We had a performance issue with the below code, it was synchronized at method level and so it was blocking all other threads and causing issue.
At a hight level the functionality of the method is to return unique NextSequence
getting a connection from the connection pool.
quering the database table to get the existing sequence.
Increment the sequence by 1
update the incremented sequence in the database table.
return the sequence.
The performance problem lies in the database call. You need to dramatically decrease the number of database calls to improve performance.
You might do so by caching the sequences in Java. You'll need to cache values for each branch separately, perhaps using a map. The cache would contain the current value and the maximum value. All accesses to the cache would be synchronized. If the current value is less than maximum, just increase the value. If it is equal to maximum, allocate a new batch for that branch from the database. This would be done by increasing the value by the batch size (1000, for example) - that way you can allocate 1000 values in one DB call.

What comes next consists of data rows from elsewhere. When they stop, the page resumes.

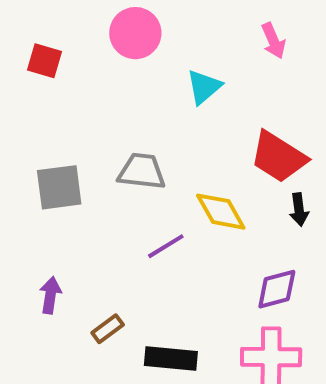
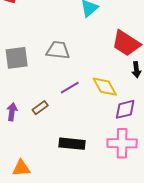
yellow diamond: (221, 212) -> (105, 87), moved
brown rectangle: (108, 329) -> (40, 108), moved

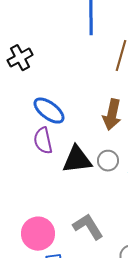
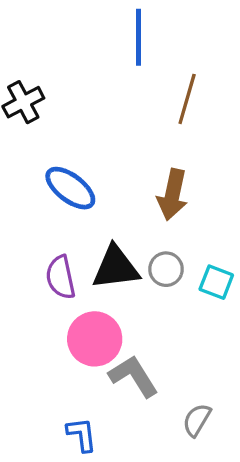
purple semicircle: (43, 141) -> (61, 277), moved
pink circle: (38, 234) -> (95, 339), moved

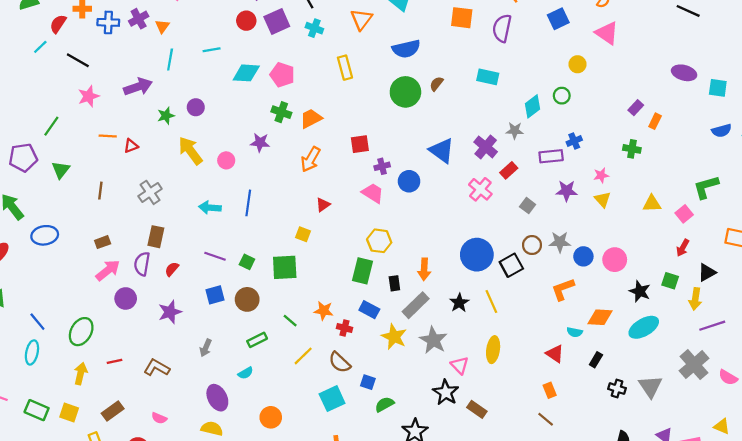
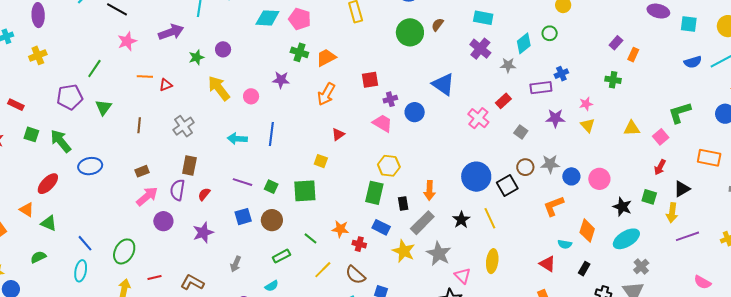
purple cross: (486, 147) -> (480, 49), moved
orange diamond: (600, 317) -> (587, 231), turned -75
gray cross: (694, 365) -> (641, 266), moved, size x0.6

All requests that came at the time the database call is happening will have to wait, but if you allocate the numbers 1000 at a time, you'll decrease the frequency of database calls thousandfold (on average). You might lower the collision rate further still if you use as many synchronization objects as there are branches. Concurrent calls using different branches could then be made not to block each other. Perhaps a ConcurrentHashMap could be utilized this way.
There are downsides to this approach: there is a possibility of gaps in the sequence, and if there are several independent processes using this logic, the numbers will generally be allocated unordered. (You might actually need to review your current DB processing in the database, if there would be several such processes running. Depending on your database, an explicit locking might be needed to prevent race conditions there.)

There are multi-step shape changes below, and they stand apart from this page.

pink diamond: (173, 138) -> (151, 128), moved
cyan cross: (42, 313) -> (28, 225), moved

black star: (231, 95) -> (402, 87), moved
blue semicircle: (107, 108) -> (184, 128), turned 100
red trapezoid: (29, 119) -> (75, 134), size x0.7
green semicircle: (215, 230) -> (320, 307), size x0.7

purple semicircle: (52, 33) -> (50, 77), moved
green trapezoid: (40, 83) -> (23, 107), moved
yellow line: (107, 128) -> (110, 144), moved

Perhaps you could also employ application key generators (the solution I propose is a crude app key generator, actually). I haven't used these key generators myself, but there is an article about them here, for example.
Reducing the number of DB calls might help just a bit, but that's about it. With one DB call per each number allocation, your solution will be inherently unscalable. I don't see a way how reentrant locks might change that.
I don't think that being in production precludes the allowance of gaps. For one thing, gaps can never be fully avoided. Consider a situation where you allocate a number from a database, but then an error in the processing - could be a network error, or application bug, for example - results in the record for which the number was allocated not being created. This results in a gap - and there isn't any possibility to definitely preclude such scenario. All production systems work this way.
Secondly, with the described solution, the gap (apart from the errors described above) will only occur when you restart the application, or throw away the cached values for some reason. That should not be very frequent. And even if it was frequent - if you store the generated numbers in a Long, with allocation of 1000 numbers each second the range of Long will last for thousands of years.